# What is being asked
For this exercise, repeat the records below exactly and omit every picture.

:: Data section ::

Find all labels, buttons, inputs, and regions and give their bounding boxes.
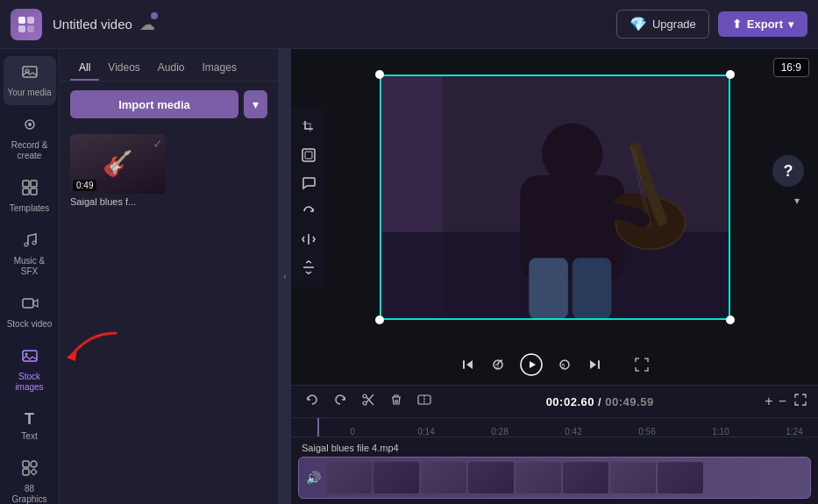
sidebar: Your media Record & create Templates <box>0 49 60 504</box>
svg-point-7 <box>28 123 32 126</box>
svg-rect-4 <box>23 67 37 77</box>
collapse-icon: ‹ <box>283 272 286 281</box>
sidebar-item-stock-images[interactable]: Stock images <box>4 340 56 400</box>
top-bar: Untitled video ☁ 💎 Upgrade ⬆ Export ▾ <box>0 0 818 49</box>
media-grid: 0:49 ✓ Saigal blues f... <box>60 127 278 214</box>
graphics-icon <box>21 459 39 481</box>
svg-rect-3 <box>27 25 34 32</box>
stock-images-icon <box>21 347 39 369</box>
aspect-ratio-button[interactable]: 16:9 <box>773 58 809 77</box>
video-title[interactable]: Untitled video <box>53 17 132 32</box>
tab-videos[interactable]: Videos <box>99 56 148 81</box>
sidebar-item-label: Stock video <box>7 319 53 330</box>
filmframe <box>563 462 608 493</box>
split-button[interactable] <box>414 391 435 412</box>
audio-icon: 🔊 <box>306 471 321 485</box>
fullscreen-button[interactable] <box>634 357 650 373</box>
sidebar-item-stock-video[interactable]: Stock video <box>4 287 56 337</box>
rotate-tool[interactable] <box>296 199 321 224</box>
total-time: 00:49.59 <box>605 395 653 408</box>
timeline-mark: 0:42 <box>537 427 610 437</box>
filmstrip <box>326 462 703 493</box>
timeline-mark: 0 <box>316 427 389 437</box>
tab-images[interactable]: Images <box>194 56 245 81</box>
sidebar-item-record[interactable]: Record & create <box>4 109 56 168</box>
music-icon <box>21 231 39 253</box>
media-tabs: All Videos Audio Images <box>60 49 278 82</box>
sidebar-item-graphics[interactable]: 88 Graphics <box>4 452 56 504</box>
upload-icon: ⬆ <box>732 18 742 31</box>
skip-back-button[interactable] <box>460 357 476 373</box>
svg-rect-10 <box>23 188 29 195</box>
redo-button[interactable] <box>330 391 351 412</box>
import-dropdown-button[interactable]: ▾ <box>244 90 267 118</box>
svg-rect-21 <box>305 152 312 159</box>
flip-h-tool[interactable] <box>296 227 321 252</box>
panel-collapse-handle[interactable]: ‹ <box>279 49 291 504</box>
media-item-name: Saigal blues f... <box>70 196 166 207</box>
play-button[interactable] <box>520 353 543 376</box>
cut-button[interactable] <box>358 391 379 412</box>
import-media-button[interactable]: Import media <box>70 90 238 118</box>
sidebar-item-text[interactable]: T Text <box>4 403 56 449</box>
svg-rect-33 <box>572 258 611 318</box>
timeline-mark: 0:56 <box>610 427 684 437</box>
handle-bottom-left[interactable] <box>375 316 384 324</box>
tab-all[interactable]: All <box>70 56 99 81</box>
svg-point-13 <box>32 241 36 245</box>
rewind-button[interactable]: 5 <box>490 357 506 373</box>
export-button[interactable]: ⬆ Export ▾ <box>718 11 807 37</box>
svg-rect-9 <box>31 181 37 187</box>
skip-forward-button[interactable] <box>587 357 602 373</box>
track-clip[interactable]: 🔊 <box>298 457 811 499</box>
preview-area: 16:9 ? ▾ 5 <box>291 49 818 504</box>
help-chevron-icon[interactable]: ▾ <box>794 195 800 207</box>
media-thumbnail: 0:49 <box>70 134 166 194</box>
forward-button[interactable]: 5 <box>557 357 573 373</box>
tab-audio[interactable]: Audio <box>149 56 194 81</box>
timeline-marks: 0 0:14 0:28 0:42 0:56 1:10 1:24 <box>298 418 818 437</box>
svg-rect-40 <box>598 360 600 369</box>
timeline-mark: 0:14 <box>389 427 463 437</box>
handle-bottom-right[interactable] <box>726 316 735 324</box>
media-icon <box>21 63 39 85</box>
preview-canvas: 16:9 ? ▾ <box>291 49 818 344</box>
playhead <box>317 418 319 437</box>
import-row: Import media ▾ <box>60 82 278 127</box>
record-icon <box>21 116 39 138</box>
sidebar-item-music[interactable]: Music & SFX <box>4 224 56 284</box>
delete-button[interactable] <box>386 391 407 412</box>
crop-tool[interactable] <box>296 115 321 139</box>
svg-rect-1 <box>27 17 34 24</box>
zoom-out-button[interactable]: − <box>779 394 786 409</box>
guitar-player-thumbnail <box>381 76 729 318</box>
svg-point-18 <box>31 461 37 467</box>
timeline-area: 00:02.60 / 00:49.59 + − 0 <box>291 385 818 504</box>
media-item[interactable]: 0:49 ✓ Saigal blues f... <box>70 134 166 207</box>
sidebar-item-templates[interactable]: Templates <box>4 172 56 221</box>
checkmark-icon: ✓ <box>153 137 163 151</box>
trim-tool[interactable] <box>296 143 321 167</box>
undo-button[interactable] <box>302 391 323 412</box>
gem-icon: 💎 <box>630 16 647 32</box>
expand-timeline-button[interactable] <box>793 393 807 410</box>
upgrade-button[interactable]: 💎 Upgrade <box>616 10 709 39</box>
top-right-actions: 💎 Upgrade ⬆ Export ▾ <box>616 10 807 39</box>
help-bubble[interactable]: ? <box>772 155 804 187</box>
cloud-badge <box>151 12 158 19</box>
timeline-toolbar: 00:02.60 / 00:49.59 + − <box>291 386 818 418</box>
svg-point-41 <box>363 401 366 405</box>
svg-rect-0 <box>18 17 25 24</box>
handle-top-right[interactable] <box>726 70 735 79</box>
zoom-in-button[interactable]: + <box>765 394 772 409</box>
timeline-ruler: 0 0:14 0:28 0:42 0:56 1:10 1:24 <box>291 418 818 437</box>
svg-point-42 <box>363 394 366 398</box>
handle-top-left[interactable] <box>375 70 384 79</box>
sidebar-item-label: Text <box>21 431 37 442</box>
title-area: Untitled video ☁ <box>53 15 606 34</box>
stock-video-icon <box>21 295 39 316</box>
comment-tool[interactable] <box>296 171 321 195</box>
sidebar-item-your-media[interactable]: Your media <box>4 56 56 105</box>
current-time: 00:02.60 <box>546 395 594 408</box>
flip-v-tool[interactable] <box>296 255 321 280</box>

:::

# The answer
Find all labels, buttons, inputs, and regions and give their bounding boxes.
sidebar: Your media Record & create Templates <box>0 49 60 504</box>
svg-point-7 <box>28 123 32 126</box>
svg-rect-4 <box>23 67 37 77</box>
collapse-icon: ‹ <box>283 272 286 281</box>
sidebar-item-stock-images[interactable]: Stock images <box>4 340 56 400</box>
top-bar: Untitled video ☁ 💎 Upgrade ⬆ Export ▾ <box>0 0 818 49</box>
media-grid: 0:49 ✓ Saigal blues f... <box>60 127 278 214</box>
graphics-icon <box>21 459 39 481</box>
svg-rect-3 <box>27 25 34 32</box>
stock-images-icon <box>21 347 39 369</box>
aspect-ratio-button[interactable]: 16:9 <box>773 58 809 77</box>
video-title[interactable]: Untitled video <box>53 17 132 32</box>
tab-videos[interactable]: Videos <box>99 56 148 81</box>
sidebar-item-label: Stock video <box>7 319 53 330</box>
filmframe <box>563 462 608 493</box>
split-button[interactable] <box>414 391 435 412</box>
audio-icon: 🔊 <box>306 471 321 485</box>
fullscreen-button[interactable] <box>634 357 650 373</box>
sidebar-item-stock-video[interactable]: Stock video <box>4 287 56 337</box>
rotate-tool[interactable] <box>296 199 321 224</box>
total-time: 00:49.59 <box>605 395 653 408</box>
timeline-mark: 0:42 <box>537 427 610 437</box>
filmstrip <box>326 462 703 493</box>
timeline-mark: 0 <box>316 427 389 437</box>
tab-images[interactable]: Images <box>194 56 245 81</box>
sidebar-item-record[interactable]: Record & create <box>4 109 56 168</box>
music-icon <box>21 231 39 253</box>
media-tabs: All Videos Audio Images <box>60 49 278 82</box>
sidebar-item-graphics[interactable]: 88 Graphics <box>4 452 56 504</box>
upload-icon: ⬆ <box>732 18 742 31</box>
skip-back-button[interactable] <box>460 357 476 373</box>
svg-rect-10 <box>23 188 29 195</box>
redo-button[interactable] <box>330 391 351 412</box>
import-dropdown-button[interactable]: ▾ <box>244 90 267 118</box>
svg-rect-21 <box>305 152 312 159</box>
flip-h-tool[interactable] <box>296 227 321 252</box>
panel-collapse-handle[interactable]: ‹ <box>279 49 291 504</box>
media-item-name: Saigal blues f... <box>70 196 166 207</box>
play-button[interactable] <box>520 353 543 376</box>
cut-button[interactable] <box>358 391 379 412</box>
import-media-button[interactable]: Import media <box>70 90 238 118</box>
sidebar-item-text[interactable]: T Text <box>4 403 56 449</box>
svg-rect-33 <box>572 258 611 318</box>
timeline-mark: 0:56 <box>610 427 684 437</box>
handle-bottom-left[interactable] <box>375 316 384 324</box>
tab-all[interactable]: All <box>70 56 99 81</box>
svg-point-13 <box>32 241 36 245</box>
rewind-button[interactable]: 5 <box>490 357 506 373</box>
export-button[interactable]: ⬆ Export ▾ <box>718 11 807 37</box>
svg-rect-9 <box>31 181 37 187</box>
skip-forward-button[interactable] <box>587 357 602 373</box>
track-clip[interactable]: 🔊 <box>298 457 811 499</box>
preview-area: 16:9 ? ▾ 5 <box>291 49 818 504</box>
help-chevron-icon[interactable]: ▾ <box>794 195 800 207</box>
media-thumbnail: 0:49 <box>70 134 166 194</box>
forward-button[interactable]: 5 <box>557 357 573 373</box>
tab-audio[interactable]: Audio <box>149 56 194 81</box>
timeline-marks: 0 0:14 0:28 0:42 0:56 1:10 1:24 <box>298 418 818 437</box>
svg-rect-40 <box>598 360 600 369</box>
timeline-mark: 0:14 <box>389 427 463 437</box>
handle-bottom-right[interactable] <box>726 316 735 324</box>
media-icon <box>21 63 39 85</box>
preview-canvas: 16:9 ? ▾ <box>291 49 818 344</box>
playhead <box>317 418 319 437</box>
import-row: Import media ▾ <box>60 82 278 127</box>
record-icon <box>21 116 39 138</box>
sidebar-item-music[interactable]: Music & SFX <box>4 224 56 284</box>
delete-button[interactable] <box>386 391 407 412</box>
crop-tool[interactable] <box>296 115 321 139</box>
svg-rect-1 <box>27 17 34 24</box>
zoom-out-button[interactable]: − <box>779 394 786 409</box>
guitar-player-thumbnail <box>381 76 729 318</box>
svg-point-18 <box>31 461 37 467</box>
timeline-area: 00:02.60 / 00:49.59 + − 0 <box>291 385 818 504</box>
media-item[interactable]: 0:49 ✓ Saigal blues f... <box>70 134 166 207</box>
sidebar-item-templates[interactable]: Templates <box>4 172 56 221</box>
checkmark-icon: ✓ <box>153 137 163 151</box>
trim-tool[interactable] <box>296 143 321 167</box>
undo-button[interactable] <box>302 391 323 412</box>
gem-icon: 💎 <box>630 16 647 32</box>
expand-timeline-button[interactable] <box>793 393 807 410</box>
upgrade-button[interactable]: 💎 Upgrade <box>616 10 709 39</box>
top-right-actions: 💎 Upgrade ⬆ Export ▾ <box>616 10 807 39</box>
help-bubble[interactable]: ? <box>772 155 804 187</box>
cloud-badge <box>151 12 158 19</box>
timeline-toolbar: 00:02.60 / 00:49.59 + − <box>291 386 818 418</box>
svg-point-41 <box>363 401 366 405</box>
svg-rect-0 <box>18 17 25 24</box>
handle-top-right[interactable] <box>726 70 735 79</box>
zoom-in-button[interactable]: + <box>765 394 772 409</box>
timeline-ruler: 0 0:14 0:28 0:42 0:56 1:10 1:24 <box>291 418 818 437</box>
svg-point-42 <box>363 394 366 398</box>
handle-top-left[interactable] <box>375 70 384 79</box>
sidebar-item-label: Text <box>21 431 37 442</box>
title-area: Untitled video ☁ <box>53 15 606 34</box>
stock-video-icon <box>21 295 39 316</box>
comment-tool[interactable] <box>296 171 321 195</box>
sidebar-item-your-media[interactable]: Your media <box>4 56 56 105</box>
current-time: 00:02.60 <box>546 395 594 408</box>
flip-v-tool[interactable] <box>296 255 321 280</box>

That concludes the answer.